(To do)
Print only the closing part of the entries. It starts at the line containing "public work shops" and includes the final line, exactly as written.
Provided records Start Marker
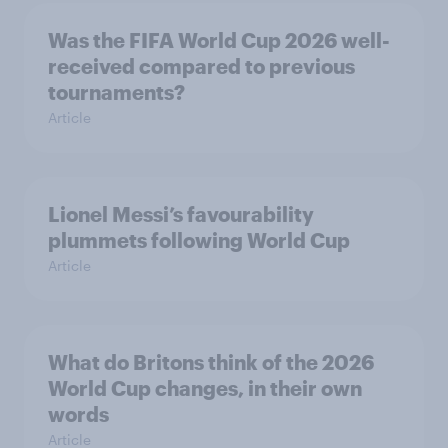
Was the FIFA World Cup 2026 well-
received compared to previous
tournaments?
Article
Lionel Messi’s favourability
plummets following World Cup
Article
What do Britons think of the 2026
World Cup changes, in their own
words
Article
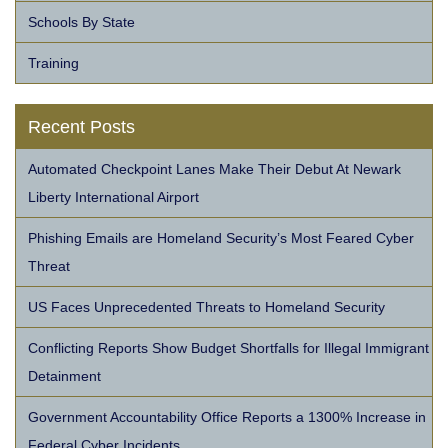
Schools By State
Training
Recent Posts
Automated Checkpoint Lanes Make Their Debut At Newark
Liberty International Airport
Phishing Emails are Homeland Security’s Most Feared Cyber
Threat
US Faces Unprecedented Threats to Homeland Security
Conflicting Reports Show Budget Shortfalls for Illegal Immigrant
Detainment
Government Accountability Office Reports a 1300% Increase in
Federal Cyber Incidents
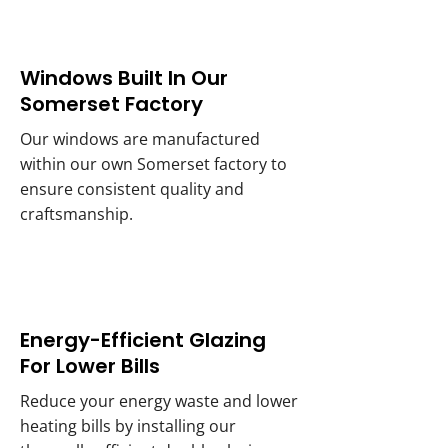
Windows Built In Our
Somerset Factory
Our windows are manufactured
within our own Somerset factory to
ensure consistent quality and
craftsmanship.
Energy-Efficient Glazing
For Lower Bills
Reduce your energy waste and lower
heating bills by installing our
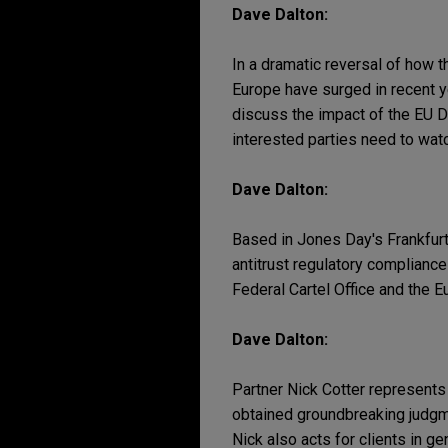
Dave Dalton:
In a dramatic reversal of how t
Europe have surged in recent y
discuss the impact of the EU D
interested parties need to wat
Dave Dalton:
Based in Jones Day's Frankfurt
antitrust regulatory complianc
Federal Cartel Office and the 
Dave Dalton:
Partner Nick Cotter represents c
obtained groundbreaking judgme
Nick also acts for clients in ge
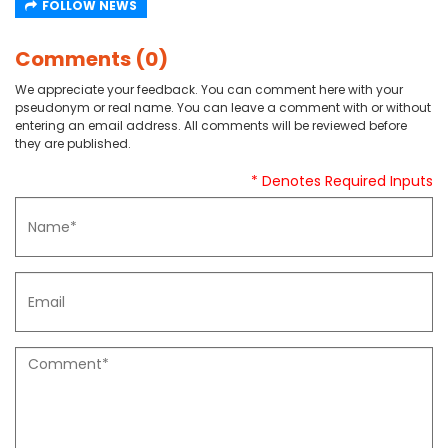
FOLLOW NEWS
Comments (0)
We appreciate your feedback. You can comment here with your
pseudonym or real name. You can leave a comment with or without
entering an email address. All comments will be reviewed before
they are published.
* Denotes Required Inputs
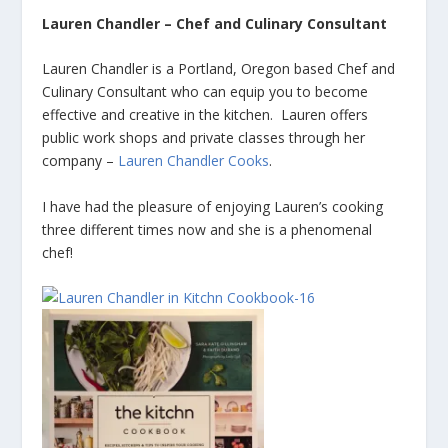
Lauren Chandler – Chef and Culinary Consultant
Lauren Chandler is a Portland, Oregon based Chef and
Culinary Consultant who can equip you to become
effective and creative in the kitchen. Lauren offers
public work shops and private classes through her
company –
Lauren Chandler Cooks
.
I have had the pleasure of enjoying Lauren’s cooking
three different times now and she is a phenomenal
chef!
Provided records End Marker
(Answer section)
public work shops and private classes through her
company –
Lauren Chandler Cooks
.
I have had the pleasure of enjoying Lauren’s cooking
three different times now and she is a phenomenal
chef!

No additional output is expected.